J'ai arraché ma valise et je me suis mis à marcher sur ce sol nouveau, dans cet air étranger, au milieu des trains immobiles.
L'employé a fermé la grille et s'en est allé.
J'avais faim, mais, dans le grand hall, les mots " bar" "restaurant", s'étalaient au-dessus de rideaux de fer baisés.
Voulant fumer, j'ai fouillé dans la poche de mon veston, mais le paquet de gauloises était vide, et il n'y avait rien d'autre.
Pourtant c'était là que je croyais avoir rangé, quelques instants plus tôt, quelques heures plus tôt, je ne savais déjà plus, la lettre du directeur de Matthews and Sons qui me donnait l'adresse de l'hôtel où ma chambre était réservée.
Je l'avais relue dans le train une dernière fois, il était donc impossible qu'elle fût dans ma valise, puisque je n'avais pas ouvert celle-ci de tout le trajet ; mais après avoir cherché en vain dans mes vêtements, il a fallu que je vérifie, que je glisse ma main entre mes chemises, en vain.
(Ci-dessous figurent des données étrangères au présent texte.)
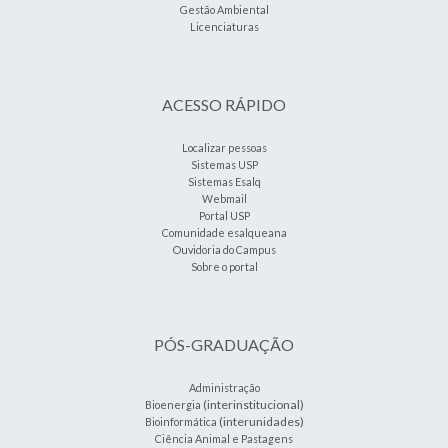
Gestão Ambiental
Licenciaturas
ACESSO RÁPIDO
Localizar pessoas
Sistemas USP
Sistemas Esalq
Webmail
Portal USP
Comunidade esalqueana
Ouvidoria do Campus
Sobre o portal
PÓS-GRADUAÇÃO
Administração
(interinstitucional)
Bioenergia
(interunidades)
Bioinformática
Ciência Animal e Pastagens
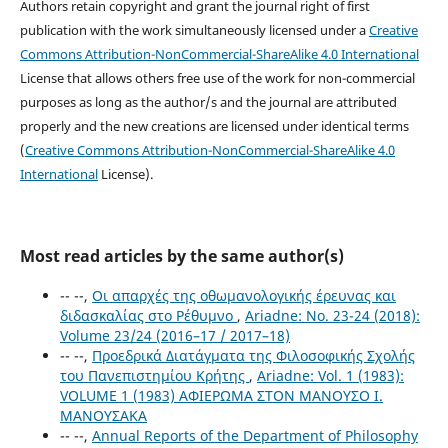
Authors retain copyright and grant the journal right of first
publication with the work simultaneously licensed under a
Creative
Commons Attribution-NonCommercial-ShareAlike 4.0 International
License that allows others free use of the work for non-commercial
purposes as long as the author/s and the journal are attributed
properly and the new creations are licensed under identical terms
(
Creative Commons Attribution-NonCommercial-ShareAlike 4.0
International
License).
Most read articles by the same author(s)
-- --,
Οι απαρχές της οθωμανολογικής έρευνας και
διδασκαλίας στο Ρέθυμνο
,
Ariadne: No. 23-24 (2018):
Volume 23/24 (2016–17 / 2017–18)
-- --,
Προεδρικά Διατάγματα της Φιλοσοφικής Σχολής
του Πανεπιστημίου Κρήτης
,
Ariadne: Vol. 1 (1983):
VOLUME 1 (1983) ΑΦΙΕΡΩΜΑ ΣΤΟΝ ΜΑΝΟΥΣΟ Ι.
ΜΑΝΟΥΣΑΚΑ
-- --,
Annual Reports of the Department of Philosophy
Elle devait être tombée dans le compartiment où je ne pouvais plus retourner à ce moment, mais je n'accordais à cela nulle importance, convaincu que je trouverais facilement un gîte provisoire dans les environs immédiats.
Le chauffeur de taxi, dont j'étais le dernier espoir pour la nuit, m'a demandé où je voulais être mené (ses paroles ne pouvaient avoir d'autre sens), mais les mots qu'il employait, je ne les reconnaissais pas, et ceux par lesquels j'aurais voulu le remercier, je ne parvenais pas à les former dans ma bouche ; c'est un simple murmure que je me suis entendu prononcer.
Il m'a regardé en hochant la tête, et, tandis que je m'éloignais de la gare silencieusement, droit devant moi, j'ai vu sa voiture noire faire le tour de la plate-forme, descendre par la pente bordée de parapets, disparaître par la rue déserte en bas.
Les hauts réverbères éclairaient de lumière orange les enseignes éteintes, les hautes façades sans volets, où toutes les fenêtres étaient obscures, où toutes les vitrines étaient fermées, où rien ne signalait un hôtel.
Je suis arrivé à un endroit où les maisons s'écartaient, et dans l'espace libre, là-bas, j'apercevais des bus à deux étages qui démarraient.
Les rares personnes que je croisais semblaient se hâter comme s'il ne restait plus que quelques instants avant un rigoureux couvre-feu.
Je sais maintenant que la grande rue que j'ai prise à gauche, c'est Brown Street ; je suis, sur le plan que je viens d'acheter à Ann Bailey, tout mon trajet de cette nuit-là ; mais en ces minutes obscures, je n'ai même pas cherché à l'angle les lettres d'un nom, parce que les inscriptions que je désirais lire, c'étaient " Hôtel ", " Pension ", " Bed and Breakfast", ces inscriptions que j'ai vues depuis, repassant de jour devant ces maisons, éclater en émail sur des vitres au premier ou second étage, alors si bien cachées dans l'ombre de cette heure indue.
Je suis retourné vers la place qui s'était vidée entre temps; j'ai traîné dans quelques-unes de ces ruelles sur lesquelles donne l'arrière des immeubles, m'arrêtant tous les dix pas pour poser ma lourde valise et changer de bras ; puis, comme le brouillard devenait pluie, j'ai décidé de remonter à la gare pour y attendre le matin.
Parvenu en haut de la pente, j'ai été surpris par la large de la façade ; certes, je ne l'avais pas regardée avec attention tout à l'heure, mais était--il possible que je fusse passé sous ce portique ? N'y avait-il pas une marquise ? Et cette tour, comment ne l'avais-je pas aperçue ?
Quand je suis entré, j'ai dû me rendre à l'évidence : déjà ce court périple m'avait égaré; j'étais arrivé dans une autre gare, Bleston New Station, tout aussi vide que la première. [...]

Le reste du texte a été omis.